2. 年単位のフルタイム労働を挟んでコースワークに適応できるのか

 最初の滑り出しは何とか上手くいって、次の問題はコレ。修士のときに履修していたコースワークの一部は取らなくても問題ない、ということは学部事務に確認していたが、2年強のブランクがあって不安だったので、それらも全て再度履修するか聴講するかした。

 フルタイム労働を間に挟んだことで苦労したこともあれば、別にそのブランクがほぼ気にならないものもあった。主な感想としては、

  • タスクは多いが仕事しているよりマシな部分が多いので、忙しさ自体は特に苦にならなかった。他方、「ずっと何らかのタスクを抱えており、土日も課題などに追われる」という状況は仕事にはない辛さがあり、各学期の最後の方は息切れしていた感じがあった

  • ミクロとエコノメは結構できた。これらは仕事で扱う機会があったのと、修士時代にそれなりに力を入れて勉強していたのがデカい気がしている

  • 他方でマクロは悲惨だった。学期中の試験の成績はクラスの下位25%に入ることがしばしば。プレリム(後述)は一発で通ったが割と奇跡だと思う

  • 学部(特にゼミ)で学んだことは驚くほど記憶に残っていた。特に契約の経済理論(学部3年前期のテーマ)と進化ゲーム(学部4年前期のテーマ)はミクロのコースワークでも扱われたが、当時の蓄積のおかげでよく理解できた

  • 個人的に感じたフルタイム労働を間に挟んだことによる一番の弊害は計算力の劣化。宿題や試験の問題を解く際、「これを解けば答えが出る」という条件は楽に出せても、その計算で異常に時間を食うということが頻繁にあった

というところ。結局、フルタイム労働を挟んだことはトータルで少しマイナスが勝つか、という程度だった。仕事で経済学を使う機会がなければもっとマイナスが大きかったかも知れない。

3. スピーキングザコ人間が人生初のTAを英語でやれるのか

 学期中のもうひとつの大きな問題としてこれがあった(大学からのファンディング(Stipend支給)の条件として1年目からTAをやれ、という形だったため)。この関係で、大学が行う英語のスピーキングテスト(通称 "SPEAK test")に秋学期開始前に合格する必要があった。

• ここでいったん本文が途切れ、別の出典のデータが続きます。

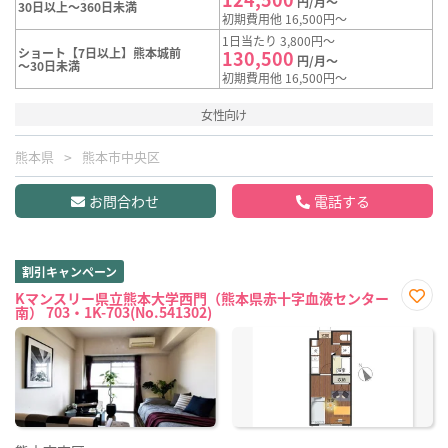
円/月～
30日以上～360日未満
初期費用他 16,500円～
1日当たり 3,800円～
ショート【7日以上】熊本城前
130,500
円/月～
～30日未満
初期費用他 16,500円～
女性向け
熊本県
熊本市中央区
お問合わせ
電話する
割引キャンペーン
Kマンスリー県立熊本大学西門（熊本県赤十字血液センター
南） 703・1K-703(No.541302)
お気
に入
り登
録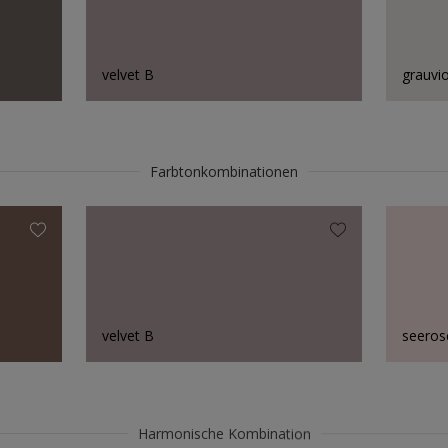
velvet B
grauvio
Farbtonkombinationen
velvet B
seeros
Harmonische Kombination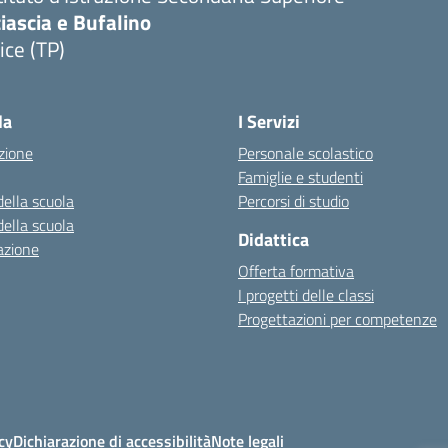
iascia e Bufalino
ice (TP)
Visita la pagina iniziale della scuola
la
I Servizi
zione
Personale scolastico
Famiglie e studenti
della scuola
Percorsi di studio
della scuola
Didattica
azione
Offerta formativa
I progetti delle classi
Progettazioni per competenze
cy
Dichiarazione di accessibilità
Note legali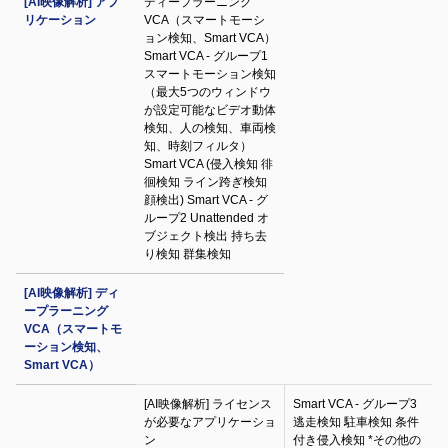
[AI映像解析] アプ
ディープラーニング
リケーション
VCA（スマートモーシ
ョン検知、Smart VCA）
Smart VCA - グループ1
スマートモーション検知
（最大5つのウィンドウ
が設定可能なビデオ動体
検知、人の検知、車両検
知、時刻フィルタ）
Smart VCA (侵入検知 徘
徊検知 ライン跨ぎ検知
顔検出) Smart VCA - グ
ループ2 Unattended オ
ブジェクト検出 持ち去
り検知 群集検知
[AI映像解析] ディ
ープラーニング
VCA（スマートモ
ーション検知、
Smart VCA）
[AI映像解析] ライセンス
Smart VCA - グループ3
が必要なアプリケーショ
逃走検知 駐車検知 条件
ン
付き侵入検知 *その他の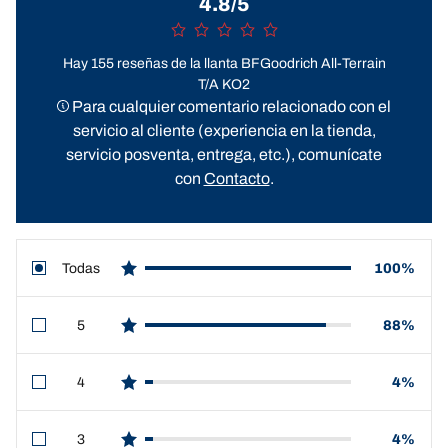
4.8/5
Hay 155 reseñas de la llanta BFGoodrich All-Terrain
T/A KO2
Para cualquier comentario relacionado con el
servicio al cliente (experiencia en la tienda,
servicio posventa, entrega, etc.), comunícate
con
Contacto
.
Todas
100%
star reviews
5
88%
star reviews
4
4%
star reviews
3
4%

 この準備のため、日本で出国準備や米国でMath campの受講をしつつ、隙間の時間にスピーキングの練習をしていた。学部事務や先輩方の話を聞くに「典型的な日本人のスピーキング能力では一発で受かる可能性は高くない」ということだったので、スピーキングザコを自覚している自分としては受かるかどうか超不安だった(受からなくても何とかなるが、最悪の場合1年目のファンディングが保証されないなど色々と制約が付く)。

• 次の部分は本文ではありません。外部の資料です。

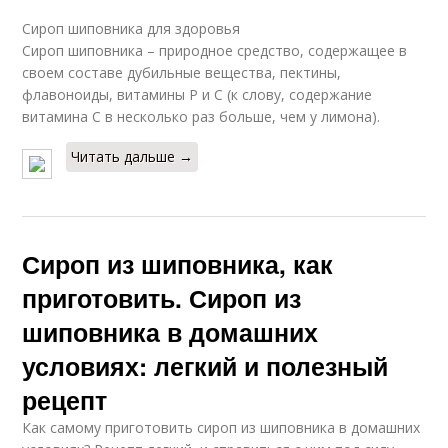
Сироп шиповника для здоровья
Сироп шиповника – природное средство, содержащее в
своем составе дубильные вещества, пектины,
флавоноиды, витамины Р и С (к слову, содержание
витамина С в несколько раз больше, чем у лимона).
Читать дальше →
Сироп из шиповника, как
приготовить. Сироп из
шиповника в домашних
условиях: легкий и полезный
рецепт
Как самому приготовить сироп из шиповника в домашних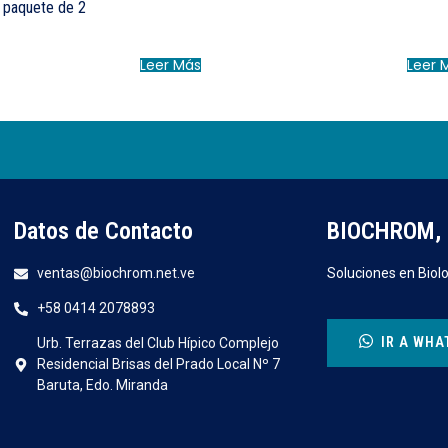
// paquete de 2
Leer Más
Leer 
Datos de Contacto
BIOCHROM, 
ventas@biochrom.net.ve
Soluciones en Biolo
+58 0414 2078893
IR A WHA
Urb. Terrazas del Club Hípico Complejo
Residencial Brisas del Prado Local Nº 7
Baruta, Edo. Miranda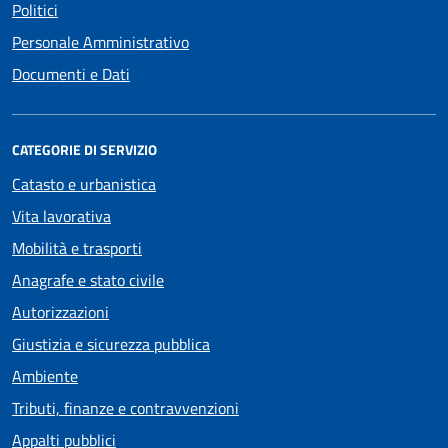
Politici
Personale Amministrativo
Documenti e Dati
CATEGORIE DI SERVIZIO
Catasto e urbanistica
Vita lavorativa
Mobilità e trasporti
Anagrafe e stato civile
Autorizzazioni
Giustizia e sicurezza pubblica
Ambiente
Tributi, finanze e contravvenzioni
Appalti pubblici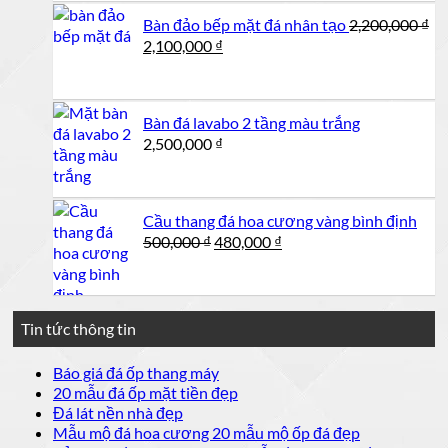
2,900,000 ₫.
là:
Bàn đảo bếp mặt đá nhân tạo
2,200,000
₫
2,500,000 ₫.
Giá
Giá
2,100,000
₫
gốc
hiện
là:
tại
2,200,000 ₫.
là:
Bàn đá lavabo 2 tầng màu trắng
2,100,000 ₫.
2,500,000
₫
Cầu thang đá hoa cương vàng bình định
Giá
Giá
500,000
₫
480,000
₫
gốc
hiện
là:
tại
500,000 ₫.
là:
480,000 ₫.
Tin tức thông tin
Không
Báo giá đá ốp thang máy
có
Không
20 mẫu đá ốp mặt tiền đẹp
bình
có
Không
Đá lát nền nhà đẹp
luận
bình
có
Không
Mẫu mộ đá hoa cương 20 mẫu mộ ốp đá đẹp
ở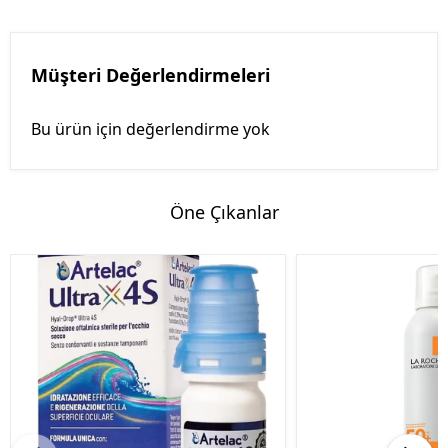
Müşteri Değerlendirmeleri
Bu ürün için değerlendirme yok
Öne Çıkanlar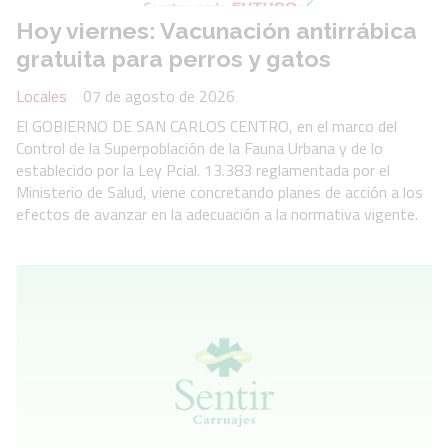
Hoy viernes: Vacunación antirrábica
gratuita para perros y gatos
Locales
07 de agosto de 2026
El GOBIERNO DE SAN CARLOS CENTRO, en el marco del
Control de la Superpoblación de la Fauna Urbana y de lo
establecido por la Ley Pcial. 13.383 reglamentada por el
Ministerio de Salud, viene concretando planes de acción a los
efectos de avanzar en la adecuación a la normativa vigente.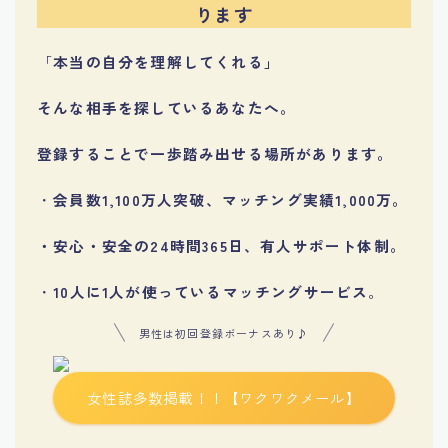
ります
「
本当の自分を理解してくれる」
そんな相手を探しているあなたへ。
登録することで一歩踏み出せる場所があります。
・
会員数1,100万人突破、マッチング実績1,000万。
・安心・安全の24時間365日、有人サポート体制。
・
10人に1人が使っているマッチングサービス
。
男性は初回登録ボーナスあり♪
女性誌多数掲載！！【ワクワクメール】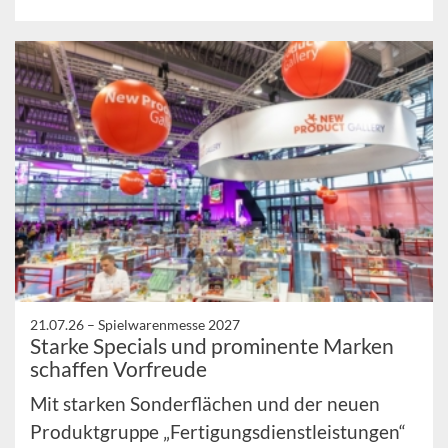
21.07.26 –
Spielwarenmesse 2027
Starke Specials und prominente Marken
schaffen Vorfreude
Mit starken Sonderflächen und der neuen
Produktgruppe „Fertigungsdienstleistungen“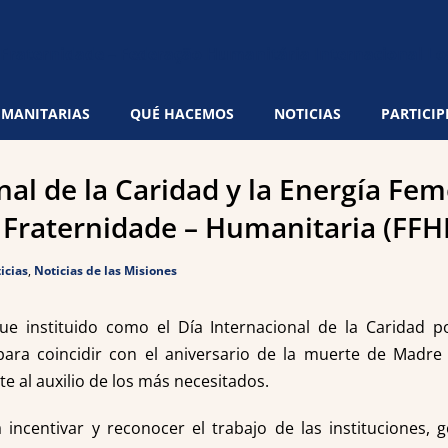
UMANITARIAS
QUÉ HACEMOS
NOTICIAS
PARTICIP
nal de la Caridad y la Energía Fem
 Fraternidade – Humanitaria (FFHI
icias
,
Noticias de las Misiones
ue instituido como el Día Internacional de la Caridad p
ara coincidir con el aniversario de la muerte de Madre 
e al auxilio de los más necesitados.
 incentivar y reconocer el trabajo de las instituciones,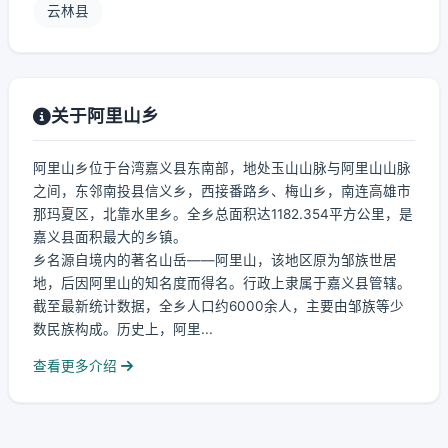
云林县
关于阿里山乡
阿里山乡位于台湾嘉义县东南部，地处玉山山脉与阿里山山脉
之间，东邻南投县信义乡，西接番路乡、梅山乡，南连高雄市
那玛夏区，北靠水里乡。全乡总面积达1182.354平方公里，是
嘉义县面积最大的乡镇。
乡名源自境内的著名山岳——阿里山，该地区原为邹族世居
地，后因阿里山的知名度而得名。行政上隶属于嘉义县管辖。
截至最新统计数据，全乡人口约6000余人，主要由邹族等少
数民族构成。历史上，阿里...
查看更多介绍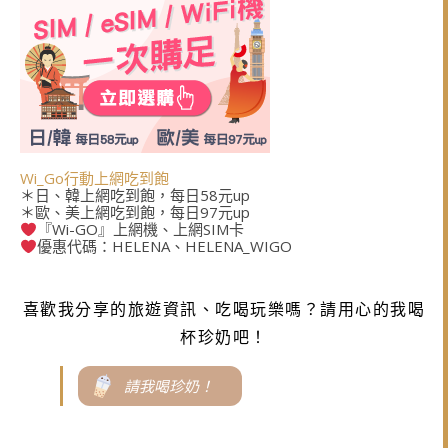
Wi_Go行動上網吃到飽
＊日、韓上網吃到飽，每日58元up
＊歐、美上網吃到飽，每日97元up
『Wi-GO』上網機、上網SIM卡
優惠代碼：HELENA、HELENA_WIGO
喜歡我分享的旅遊資訊、吃喝玩樂嗎？請用心的我喝
杯珍奶吧！
請我喝珍奶！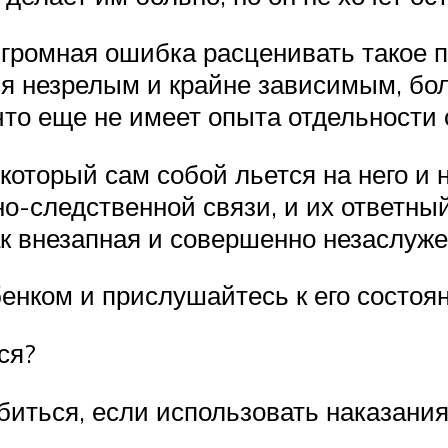
Огромная ошибка расценивать такое 
ся незрелым и крайне зависимым, бол
что еще не имеет опыта отдельности о
 который сам собой льется на него и н
о-следственной связи, и их ответны
к внезапная и совершенно незаслуже
бенком и прислушайтесь к его состоя
ся?
биться, если использовать наказания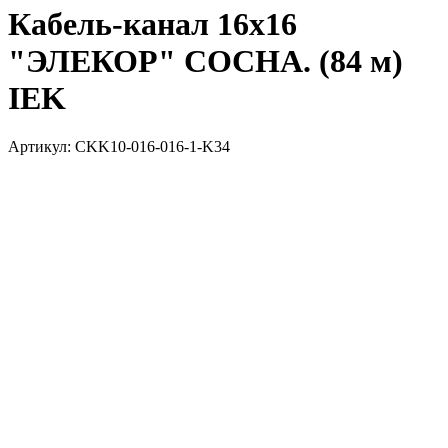
Кабель-канал 16х16
"ЭЛЕКОР" СОСНА. (84 м)
IEK
Артикул: CKK10-016-016-1-K34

 結果として8/20に行われたテストで一発合格できたが、個人的な感覚としてこれはほぼ運(この日はスピーキングの調子があり得んほど良かった)。なお結局スピーキングに不安があることは確かだったので、最初の秋学期にはInternational TA trainingという授業を取っていたが、これはとても良い授業だった。


 晴れてTAをやってもよいというお墨付きを受け、担当することになった科目はEcon 101(初級ミクロ)。TA業務の負担としては、毎週金曜日にあるTA session(各50分×3コマ)の開催及びその準備、宿題や小テストの採点、試験問題の作成、オフィスアワーなどなど。タイミングによってはTA業務にかなりの時間を取られ、時間的・精神的にキツいものがあった。

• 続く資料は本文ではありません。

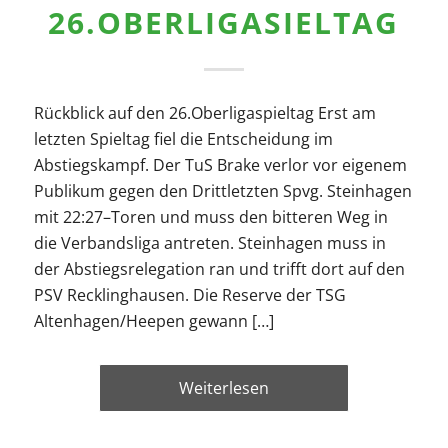
26.OBERLIGASIELTAG
Rückblick auf den 26.Oberligaspieltag Erst am
letzten Spieltag fiel die Entscheidung im
Abstiegskampf. Der TuS Brake verlor vor eigenem
Publikum gegen den Drittletzten Spvg. Steinhagen
mit 22:27–Toren und muss den bitteren Weg in
die Verbandsliga antreten. Steinhagen muss in
der Abstiegsrelegation ran und trifft dort auf den
PSV Recklinghausen. Die Reserve der TSG
Altenhagen/Heepen gewann […]
Weiterlesen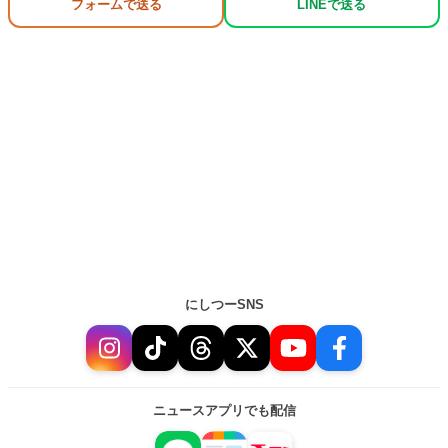
フォームで送る
LINEで送る
にしつーSNS
ニュースアプリでも配信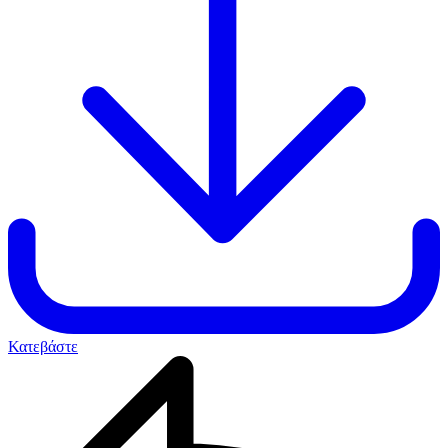
Κατεβάστε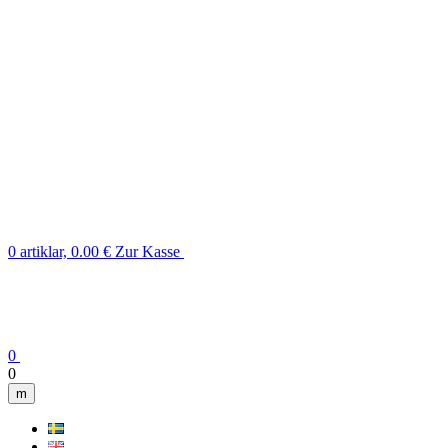
0 artiklar, 0.00 €
Zur Kasse
0
0
m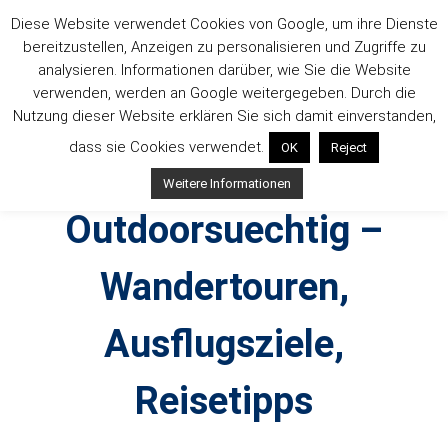
Zum
Diese Website verwendet Cookies von Google, um ihre Dienste
Inhalt
bereitzustellen, Anzeigen zu personalisieren und Zugriffe zu
springen
analysieren. Informationen darüber, wie Sie die Website
verwenden, werden an Google weitergegeben. Durch die
Nutzung dieser Website erklären Sie sich damit einverstanden,
dass sie Cookies verwendet.
OK
Reject
Weitere Informationen
Outdoorsuechtig –
Wandertouren,
Ausflugsziele,
Reisetipps
Outdoor, Wandertouren, Ausflugsziele, Reisetipps,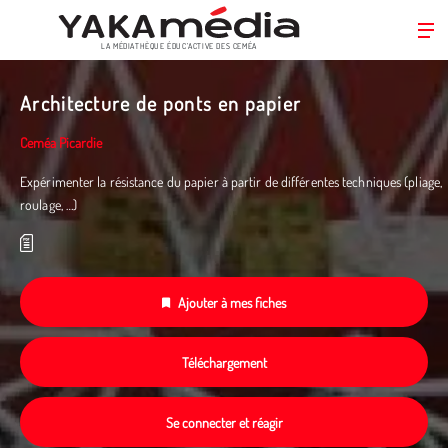
LA MÉDIATHÈQUE ÉDUC’ACTIVE DES CEMÉA
Aller
au
Architecture de ponts en papier
contenu
principal
Ceméa Picardie
Expérimenter la résistance du papier à partir de différentes techniques (pliage,
roulage, …)
Ajouter à mes fiches
Téléchargement
Se connecter et réagir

 これに加えて、TAセッションの大部分において自分が学部生を相手に英語を話さなければならない、ということ自体が苦痛だった。特に最初期は不安のあまり、TAセッションで何を喋るかの大まかなスクリプトを書いて前日に鏡を前に話す練習をする、などといった行動に走ってアホほど時間を使ってしまっていた。経験するうちに慣れてきて準備の時間は短縮され、スピーキング能力も向上してきたとは思うが、それでも「TAセッション、やりたくねぇな…」という気持ちは最後までずっとあり、毎週木曜の午後くらいからは常に憂鬱だった。

 他方で、経済理論を英語で説明する訓練ができたとか、ネイティブの学部生とコミュニケーションを取る機会が持てたとか、恩恵もそれなりにあったのは間違いない。今後英語を話さなければならない機会は復職した後もたくさんあるだろうから、人生レベルの財産になったと思う。

4. 30過ぎて受けるクソデカ試験、プレリム(Preliminary exam)

 そんなこんなで何とかコースワークとTA業務を終えた後に待ち受けているのがこの試験。UW-Madisonの場合は①ミクロ・マクロの2科目(計量は試験自体がない)、②コースワークの成績にかかわらず全員必ず受けなければならず、③試験は6月上旬(=春学期終了から約1ヶ月の準備期間アリ)。

 個人的には、マクロはどうせ今後ほとんど使う機会がないのに何でまた勉強せなあかんのか、という思いが強かった(せめてミクロ・マクロ・エコノメから2科目選択制にするとかではダメなのかと)。あと、30歳を超えてんのにまだクソデカ試験を受けないかんのか、という感情もあった。なお後者について、歳の近い同期は国籍にかかわらず類似の感覚を持っているようだった。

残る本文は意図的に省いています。